An officer said this week that "this decision received the battalion's full support .... In no way was this a refusal to execute an order, but rather a respectable understanding between the battalion commander and the brigade commander, who was intelligent enough not to get into a conflict over this issue."

The battalion commander, Friedman, declined to comment other than to say he was "very proud of the battalion and fully supportive of the soldiers and officers."

The Israel Defense Forces said: "In recent years the phenomenon of interlopers into Israel from the western border has been on the rise .... In the IDF there are clear instructions on the circumstances in which interlopers can be sent back to Egypt. These commands have been presented before the High Court of Justice, and they are in line with Israel's obligations to international law in general, especially the Convention on the Status of Refugees."

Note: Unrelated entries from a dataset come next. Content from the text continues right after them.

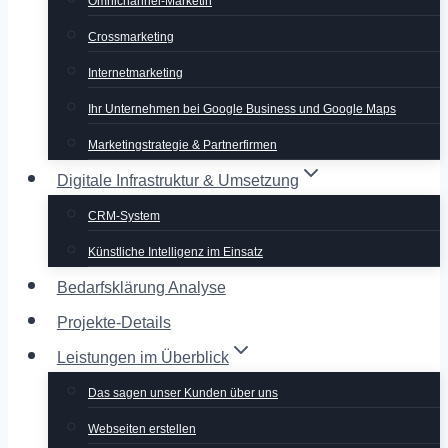
Omnichannel-Marketin
Crossmarketing
Internetmarketing
Ihr Unternehmen bei Google Business und Google Maps
Marketingstrategie & Partnerfirmen
Digitale Infrastruktur & Umsetzung
CRM-System
Künstliche Intelligenz im Einsatz
Bedarfsklärung Analyse
Projekte-Details
Leistungen im Überblick
Das sagen unser Kunden über uns
Webseiten erstellen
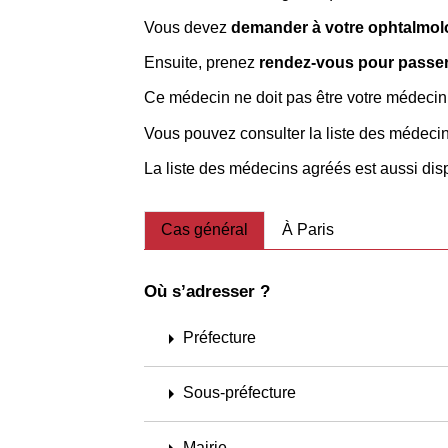
Vous devez
demander à votre ophtalmolo
Ensuite, prenez
rendez-vous pour passer
Ce médecin ne doit pas être votre médecin t
Vous pouvez consulter la liste des médecins
La liste des médecins agréés est aussi dis
Cas général
À Paris
Où s’adresser ?
arrow_right
Préfecture
arrow_right
Sous-préfecture
Mairie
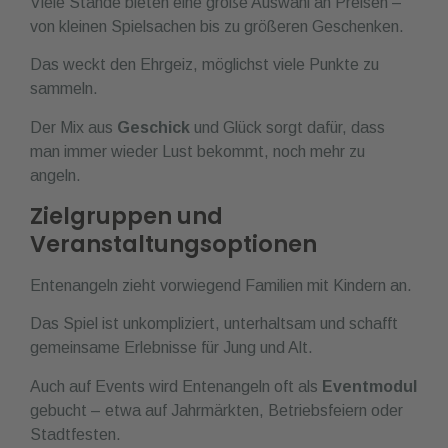
Viele Stände bieten eine große Auswahl an Preisen –
von kleinen Spielsachen bis zu größeren Geschenken.
Das weckt den Ehrgeiz, möglichst viele Punkte zu
sammeln.
Der Mix aus
Geschick
und Glück sorgt dafür, dass
man immer wieder Lust bekommt, noch mehr zu
angeln.
Zielgruppen und
Veranstaltungsoptionen
Entenangeln zieht vorwiegend Familien mit Kindern an.
Das Spiel ist unkompliziert, unterhaltsam und schafft
gemeinsame Erlebnisse für Jung und Alt.
Auch auf Events wird Entenangeln oft als
Eventmodul
gebucht – etwa auf Jahrmärkten, Betriebsfeiern oder
Stadtfesten.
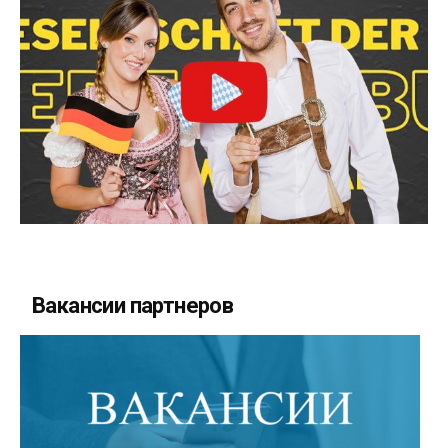
Вакансии партнеров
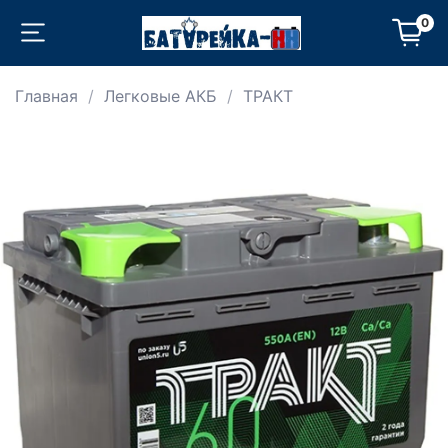
0
Главная
Легковые АКБ
ТРАКТ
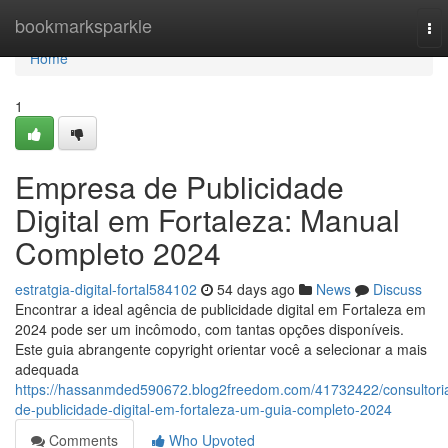
Home
bookmarksparkle
To
nav
Home
1
Empresa de Publicidade
Digital em Fortaleza: Manual
Completo 2024
estratgia-digital-fortal584102
54 days ago
News
Discuss
Encontrar a ideal agência de publicidade digital em Fortaleza em
2024 pode ser um incômodo, com tantas opções disponíveis.
Este guia abrangente copyright orientar você a selecionar a mais
adequada
https://hassanmded590672.blog2freedom.com/41732422/consultori
de-publicidade-digital-em-fortaleza-um-guia-completo-2024
Comments
Who Upvoted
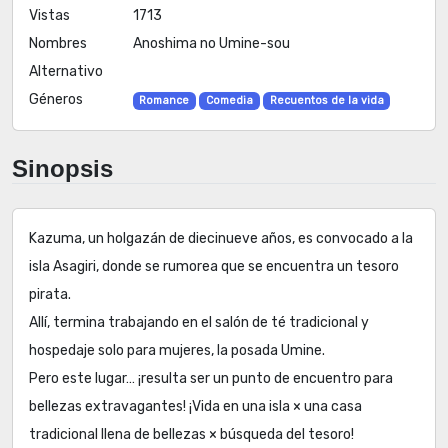
Vistas
1713
Nombres
Anoshima no Umine-sou
Alternativo
Géneros
Romance
Comedia
Recuentos de la vida
Sinopsis
Kazuma, un holgazán de diecinueve años, es convocado a la
isla Asagiri, donde se rumorea que se encuentra un tesoro
pirata.
Allí, termina trabajando en el salón de té tradicional y
hospedaje solo para mujeres, la posada Umine.
Pero este lugar… ¡resulta ser un punto de encuentro para
bellezas extravagantes! ¡Vida en una isla × una casa
tradicional llena de bellezas × búsqueda del tesoro!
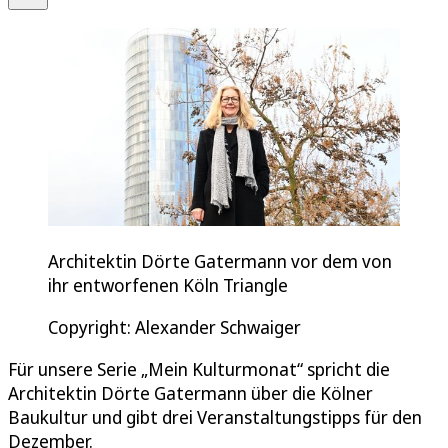
Architektin Dörte Gatermann vor dem von
ihr entworfenen Köln Triangle
Copyright: Alexander Schwaiger
Für unsere Serie „Mein Kulturmonat“ spricht die
Architektin Dörte Gatermann über die Kölner
Baukultur und gibt drei Veranstaltungstipps für den
Dezember.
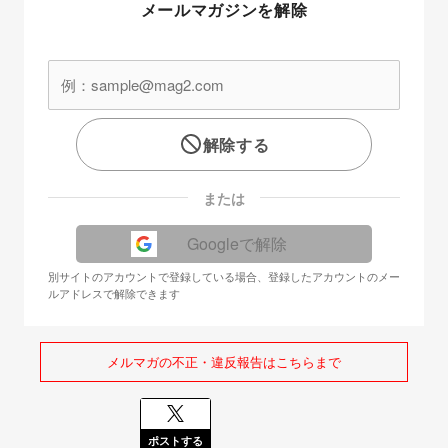
メールマガジンを解除
解除する
または
Googleで解除
別サイトのアカウントで登録している場合、登録したアカウントのメー
ルアドレスで解除できます
メルマガの不正・違反報告はこちらまで
ポストする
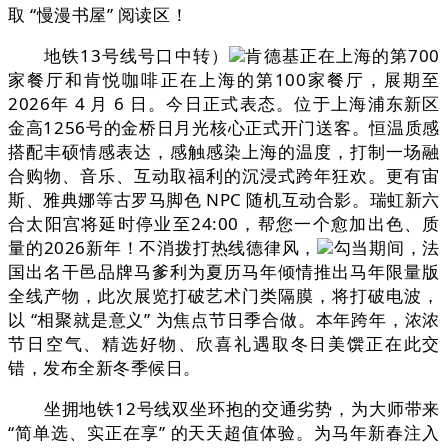
取 “慢漫书屋” 阅读区！
地铁13号线号口中转）
肯德基正在上海的第700
家餐厅和肯悦咖啡正在上海的第100家餐厅，展期至
2026年 4 月 6 日。今日正式表态。位于上海浦东新区
金高1256号的金桥日月光核心正式开门送客。恒温质感
搭配丰硕情感表达，感触感染上海的温度，打制一场融
合购物、音乐、互动取福利的沉浸式跨年狂欢。更有宙
斯、雅典娜等古罗马脚色 NPC 随机互动合影。瑞虹新六
合太阳宫将延时停业至24:00，帮您一个愈加出色、质
量的2026新年！不消拨打热线德律风，
勾当期间，法
国出名干邑品牌马爹利为夏历马年倾情推出马年限量版
全线产物，此次展览打破艺术门类隔膜，将打破电波，
以 “相聚就是意义” 为焦点节日季合做。本年跨年，浓浓
节日空气、精选好物、欣喜礼遇取冬日美馔正在此交
错，发布全新冬季候日。
坐拥地铁12号线双坐环抱的交通劣势，为大师带来
“简单选、实正在享” 的天天超值体验。为马年新春注入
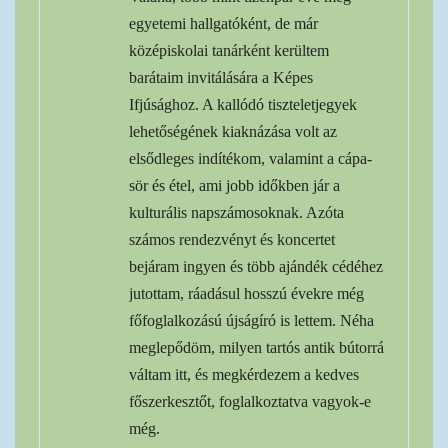
egyetemi hallgatóként, de már
középiskolai tanárként kerültem
barátaim invitálására a Képes
Ifjúsághoz. A kallódó tiszteletjegyek
lehetőségének kiaknázása volt az
elsődleges indítékom, valamint a cápa-
sör és étel, ami jobb időkben jár a
kulturális napszámosoknak. Azóta
számos rendezvényt és koncertet
bejáram ingyen és több ajándék cédéhez
jutottam, ráadásul hosszú évekre még
főfoglalkozású újságíró is lettem. Néha
meglepődöm, milyen tartós antik bútorrá
váltam itt, és megkérdezem a kedves
főszerkesztőt, foglalkoztatva vagyok-e
még.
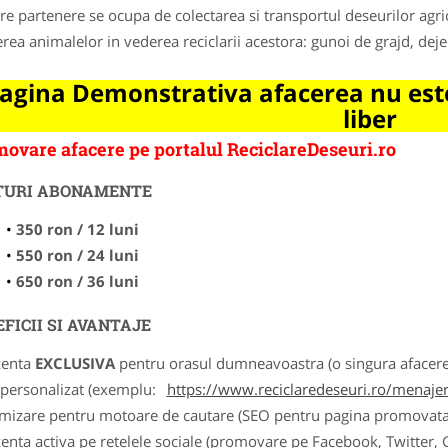
re partenere se ocupa de colectarea si transportul deseurilor agric
erea animalelor in vederea reciclarii acestora: gunoi de grajd, dej
agina Demonstrativa afacerea nu este
liber
ovare afacere pe portalul ReciclareDeseuri.ro
TURI ABONAMENTE
350 ron / 12 luni
550 ron / 24 luni
650 ron / 36 luni
FICII SI AVANTAJE
zenta
EXCLUSIVA
pentru orasul dumneavoastra (o singura afacere p
k personalizat (exemplu:
https://www.reciclaredeseuri.ro/menajere
imizare pentru motoare de cautare (SEO pentru pagina promovata
zenta activa pe retelele sociale (promovare pe Facebook, Twitter,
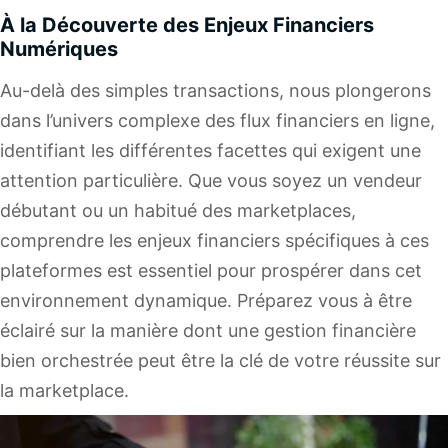
À la Découverte des Enjeux Financiers
Numériques
Au-delà des simples transactions, nous plongerons
dans l’univers complexe des flux financiers en ligne,
identifiant les différentes facettes qui exigent une
attention particulière. Que vous soyez un vendeur
débutant ou un habitué des marketplaces,
comprendre les enjeux financiers spécifiques à ces
plateformes est essentiel pour prospérer dans cet
environnement dynamique. Préparez vous à être
éclairé sur la manière dont une gestion financière
bien orchestrée peut être la clé de votre réussite sur
la marketplace.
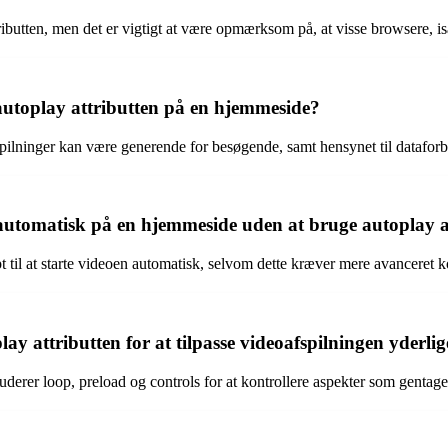
utten, men det er vigtigt at være opmærksom på, at visse browsere, is
autoplay attributten på en hjemmeside?
pilninger kan være generende for besøgende, samt hensynet til dataforb
es automatisk på en hjemmeside uden at bruge autoplay 
il at starte videoen automatisk, selvom dette kræver mere avanceret kodn
y attributten for at tilpasse videoafspilningen yderlig
luderer loop, preload og controls for at kontrollere aspekter som genta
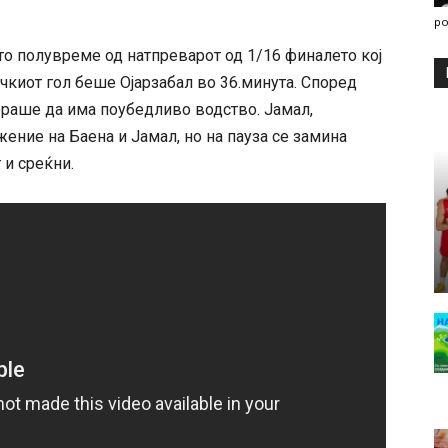
po
ото полувреме од натпреварот од 1/16 финалето кој
чкиот гол беше Ојарзабал во 36.минута. Според
раше да има поубедливо водство. Јамал,
жение на Баена и Јамал, но на пауза се замина
 и среќни.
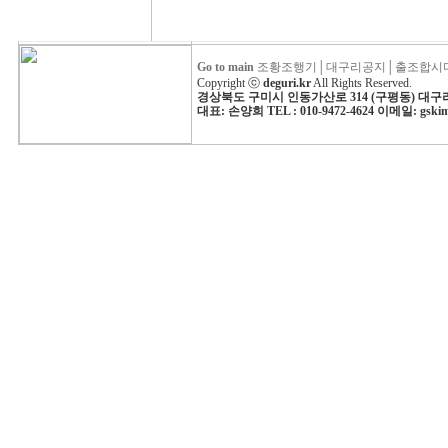
Go to main
조황조행기
│
대구리공지
│
출조합시
Copyright ⓒ
deguri.kr
All Rights Reserved.
경상북도 구미시 인동가산로 314 (구평동) 대
대표: 손양희 TEL : 010-9472-4624 이메일: gski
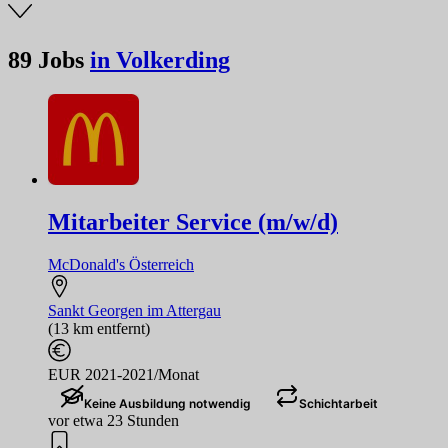
89
Jobs
in Volkerding
Mitarbeiter Service (m/w/d)
McDonald's Österreich
Sankt Georgen im Attergau
(13 km entfernt)
EUR 2021-2021/Monat
Keine Ausbildung notwendig
Schichtarbeit
vor etwa 23 Stunden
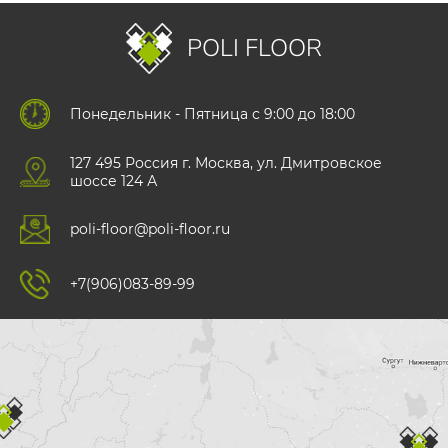
POLI FLOOR
Понедельник - Пятница с 9:00 до 18:00
127 495 Роccия г. Москва, ул. Дмитровское
шоссе 124 А
poli-floor@poli-floor.ru
+7(906)083-89-99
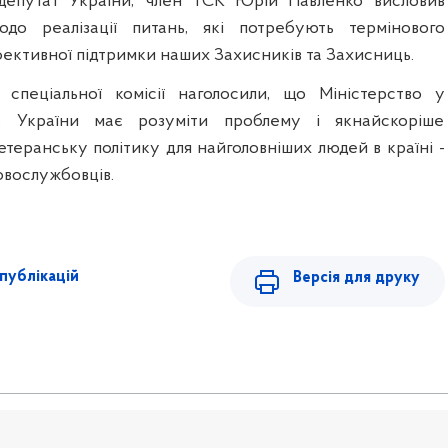
депутат України, член ТСК Юрій Павленко висловив
о реалізації питань, які потребують термінового
ективної підтримки наших Захисників та Захисниць.
 спеціальної комісії наголосили, що Міністерство у
ів України має розуміти проблему і якнайскоріше
теранську політику для найголовніших людей в країні -
ковослужбовців.
публікацій
Версія для друку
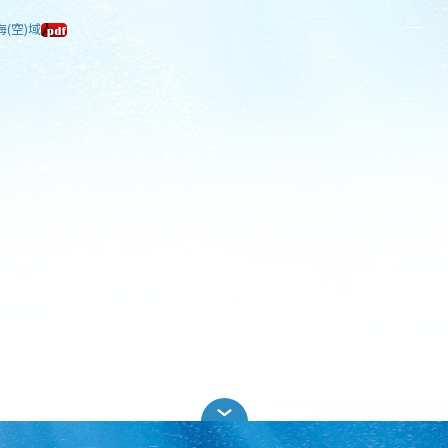
海(空)域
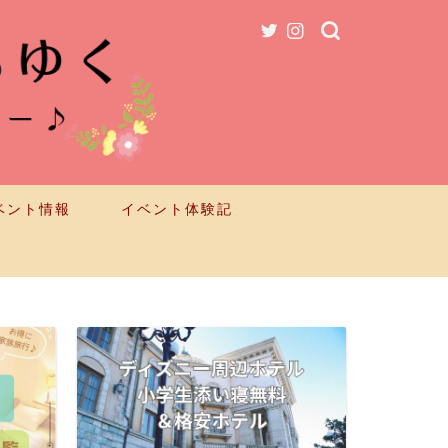
ベント情報
イベント体験記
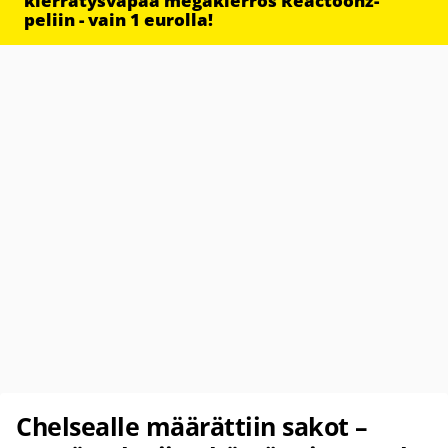
kierrätysvapaa megakierros Reactoonz-
peliin - vain 1 eurolla!
Chelsealle määrättiin sakot –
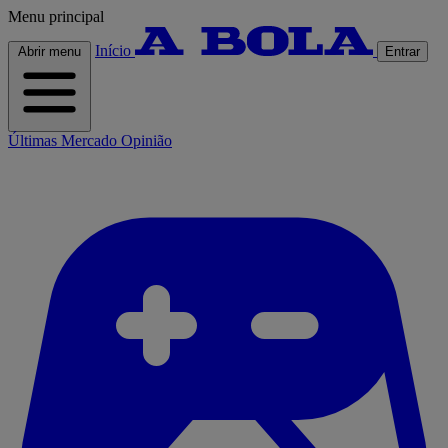
Menu principal
Início
Abrir menu
Entrar
Últimas
Mercado
Opinião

The Negev Brigade's reconnaissance battalion is considered one of the best reserve units in the south; it was called up three times in the past decade to take part in Operation Defensive Shield, the Second Lebanon War and Operation Cast Lead.

"This entire order seemed to us to be questionable," a senior officer in the battalion said this week. "If they were sending them back in coordination between brigades, at the level of state to state, that would be one thing. But the minute you tell a company they need to send them over to policemen in the field, it sounds very bad. They tell you everything will be fine, but there are many stories about how they are treated on the other side."

Soldiers and officers from the battalion who spoke to Haaretz asked to remain anonymous. "We're proud of what we did, but we don't want to make a big deal out of it," one said. "What we had to say we said internally, to the battalion and brigade commanders. Israel has a problem, and they don't know what to do, so they fob it off on the army."

The battalion was replaced recently by the regular unit. "They do 'immediate returns' all the time," said a soldier. "We should ask what's happening in the area when there are no reservists. Some soldiers saw some of the very terrible things they do to the interlopers on the other side."

According to a soldier in the Nahal Brigade who served in the northern part of the Egyptian border two years ago, "There were times we needed to take cover in the outpost because the Egyptians fired at Africans who tried to cross the border, without discriminating."